Merriman's George Cross citation appeared in the London Gazette on 3 December 1940:

The King has been graciously pleased to approve the award of the George Cross to:-

Arthur Douglas Merriman, Part-time Experimental Officer, Directorate of Scientific Research, Ministry of Supply. For conspicuous bravery in connection with bomb disposal.

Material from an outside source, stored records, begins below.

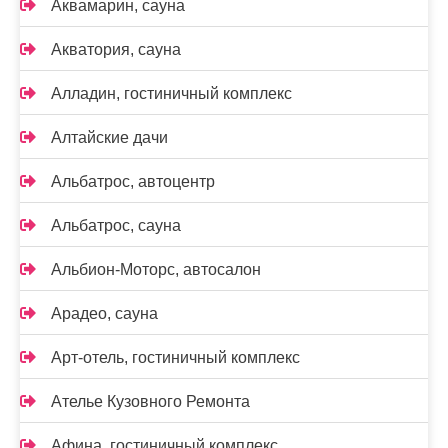
Аквамарин, сауна
Акватория, сауна
Алладин, гостиничный комплекс
Алтайские дачи
Альбатрос, автоцентр
Альбатрос, сауна
Альбион-Моторс, автосалон
Арадео, сауна
Арт-отель, гостиничный комплекс
Ателье Кузовного Ремонта
Афина, гостиничный комплекс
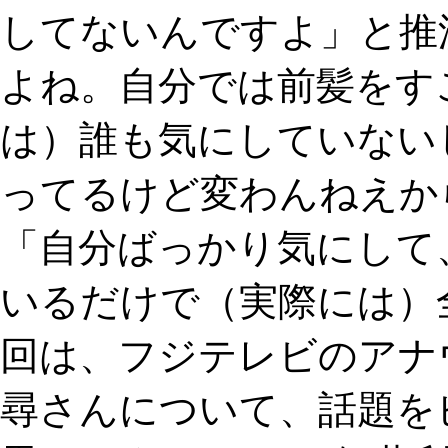
してないんですよ」と推
よね。自分では前髪をす
は）誰も気にしていない
ってるけど変わんねえか
「自分ばっかり気にして
いるだけで（実際には）
回は、フジテレビのアナ
尋さんについて、話題を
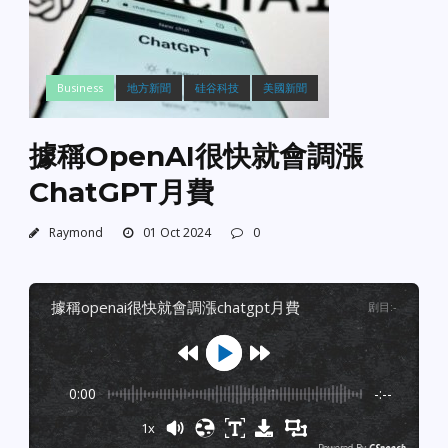
Business
地方新聞
硅谷科技
美國新聞
據稱OpenAI很快就會調漲
ChatGPT月費
Raymond
01 Oct 2024
0
據稱openai很快就會調漲chatgpt月費
剧目
:
-
0:00
-:--
1x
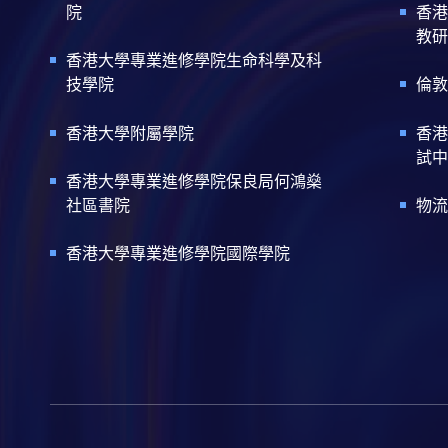
院
香港
教研
香港大學專業進修學院生命科學及科
技學院
倫敦
香港大學附屬學院
香港
試中
香港大學專業進修學院保良局何鴻燊
社區書院
物流
香港大學專業進修學院國際學院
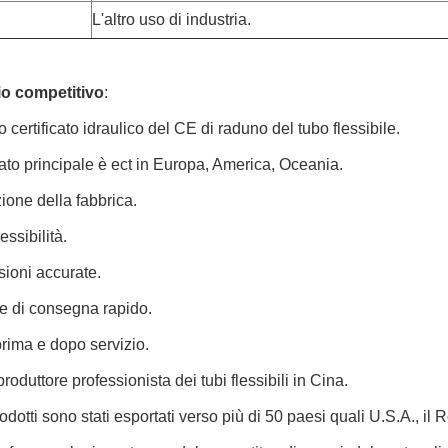
L'altro uso di industria.
o competitivo
:
ro certificato idraulico del CE di raduno del tubo flessibile.
ato principale è ect in Europa, America, Oceania.
ione della fabbrica.
essibilità.
ioni accurate.
e di consegna rapido.
rima e dopo servizio.
roduttore professionista dei tubi flessibili in Cina.
rodotti sono stati esportati verso più di 50 paesi quali U.S.A., il R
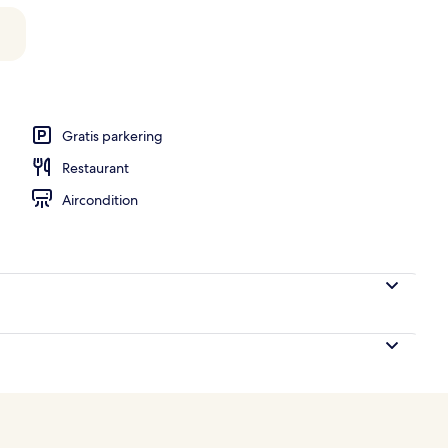
ols, gratis hytter, parasoller
Gratis parkering
Restaurant
Aircondition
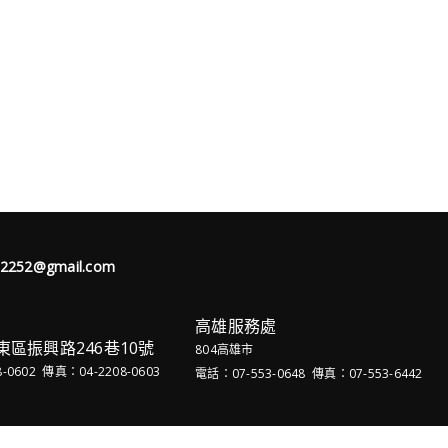
62252@gmail.com
高雄服務處
東區振興路246巷10號
804高雄市
-0602 傳真：04-2208-0603
電話：07-553-0648 傳真：07-553-6442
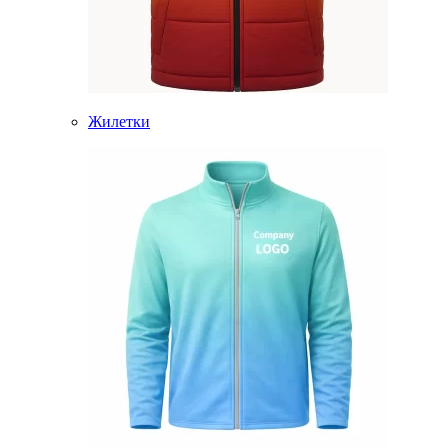
Жилетки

On 1 January 1941 he was commissioned as a second lieutenant and given the acting rank of lieutenant colonel. His war-substantive rank was increased to lieutenant with effect from 1 January 1942, and later that year to major. On 6 January 1944 he was named an Officer of the Order of the British Empire for "gallant and distinguished services in the Middle East". He was Scientific Adviser to the Commander-in-Chief Middle East.

==Later life==
In 1946 he became Registrar-Secretary of the Institution of Metallurgists, a post he held until 1957. On 12 December 1955 he was appointed a Deputy Lieutenant for the County of London. In 1967 he became Master of the Worshipful Company of Tin Plate Workers. He was awarded an Honorary Doctorate by the University of Surrey in 1969. He died in 1972.

On 27 June 2013 The Daily Telegraph reported that Merriman's George Cross had been put up for auction by his grandson, with an estimate of £60,000.